Offensichtlich sollte dieses Mittel dazu dienen, Nachrichten zwischen Liebenden zu übermitteln, ohne dass deren Eltern, welche die Post in die Hände bekamen oder vielleicht sogar öffneten, davon etwas mitkriegten. Aber schon damals wurde mir klar, dass das im Ernst nicht funktionieren konnte. Schließlich hatten die Eltern ebenso wie die Kinder Gelegenheit, sich das Schaufenster anzusehen und damit den Geheimcode zu entschlüsseln.

Das Beispiel ist längst aus der Zeit gefallen. Wer verschickt heute noch papierne Liebesbriefe? (Noch ein paar Jahre später lautet die Gegenfrage vielleicht: Was ist eine Briefmarke?) Gleichwohl illustriert es das wesentliche Problem der geheimen Nachrichtenübermittlung. A möchte an B eine Nachricht senden, die nur B lesen soll und niemand sonst. Damit es nicht ganz so abstrakt aussieht, pflegt man die Beteiligten nicht A und B, sondern Alice und Bob zu nennen. Den beiden steht aber nur ein „unsicherer Kanal“ zur Verfügung. Das heißt, dass unterwegs jeder die Nachricht mitlesen kann. Also müssen sie vor der Versendung jeder Nachricht einen „Schlüssel“ verabreden: ein Verfahren, das den Klartext beim Sender in einen unverständlichen Geheimtext und diesen beim Empfänger wieder in den Klartext verwandelt.

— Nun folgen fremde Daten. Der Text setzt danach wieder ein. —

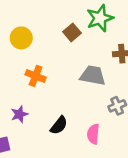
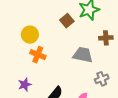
yellow circle: (21, 38) -> (30, 35), moved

Und selbstverständlich darf ein solcher Schlüssel nicht im Schaufenster stehen!

Mit der Konstruktion von Schlüsseln befasst sich eine ganze Wissenschaft, die Kryptographie. Bei einem der einfachsten Verfahren schreibt Alice den Klartext wie üblich zeilenweise auf Rechenkästchenpapier – in jedes Kästchen einen Buchstaben – und schreibt ihn dann spaltenweise auf einen langen Papierstreifen ab: erst die Buchstaben in der linkesten Spalte, dann die in der zweitlinkesten und so weiter. Das ergibt den Geheimtext. Obgleich der genau dieselben Buchstaben in denselben Anzahlen enthält wie der Klartext, sieht er aus wie unverständliches Kauderwelsch. Und wenn per Zufall irgendwo ein sinnvolles Wort darin auftaucht, nützt das überhaupt nichts.

Für Bob dagegen ist die Entschlüsselung ein Kinderspiel: Er schreibt den Geheimtext spaltenweise auf ein Blatt Rechenkästchenpapier und liest die Nachricht unmittelbar ab. Dazu muss er nur wissen, wie lang eine Spalte ist; und selbst wenn er das nicht weiß, kommt er mit etwas Probieren dahinter.

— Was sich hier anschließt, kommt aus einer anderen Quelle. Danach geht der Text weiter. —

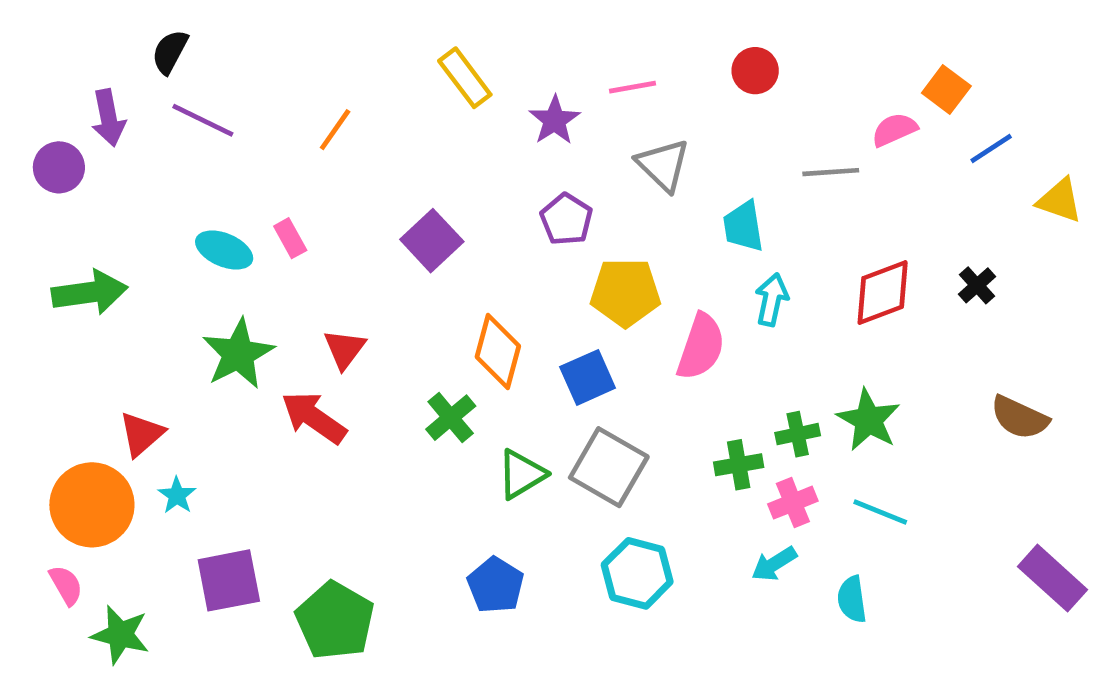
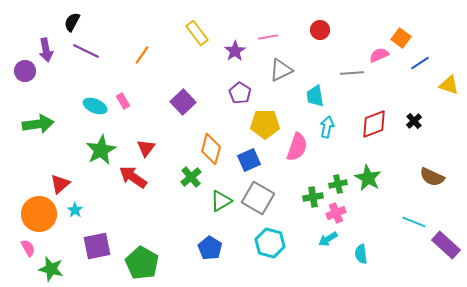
gray triangle: (663, 165) -> (281, 70), turned 50
cyan line: (880, 512) -> (414, 222), moved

Der Ärger ist nur: Das kann ein Bösewicht, der hinter das Geheimnis kommen will, auch. Sowie er erkannt hat, dass der Text nach einem Transpositionsverfahren chiffriert ist – so heißen alle Verfahren, bei denen nur die Reihenfolge der Buchstaben verändert wird –, testet er ein paar Spaltenlängen durch und ist relativ bald am Ziel. Übrigens heißt der Bösewicht in den wissenschaftlichen Veröffentlichungen in der Regel C oder auch – gendergerecht – Cleo als Kurzform von Kleopatra. 

In der Ausstellung „Geheim!“, die gegenwärtig in der Mathematik-Informatik-Station (MAINS) in Heidelberg zu sehen ist, können Sie diese und ähnliche Chiffrierverfahren selbst ausprobieren. In der Praxis spielen sie heute keine Rolle mehr. Aber immerhin hielt man bis zum Anfang des 20. Jahrhunderts dieses Niveau der Geheimhaltung selbst im diplomatischen Verkehr für ausreichend. 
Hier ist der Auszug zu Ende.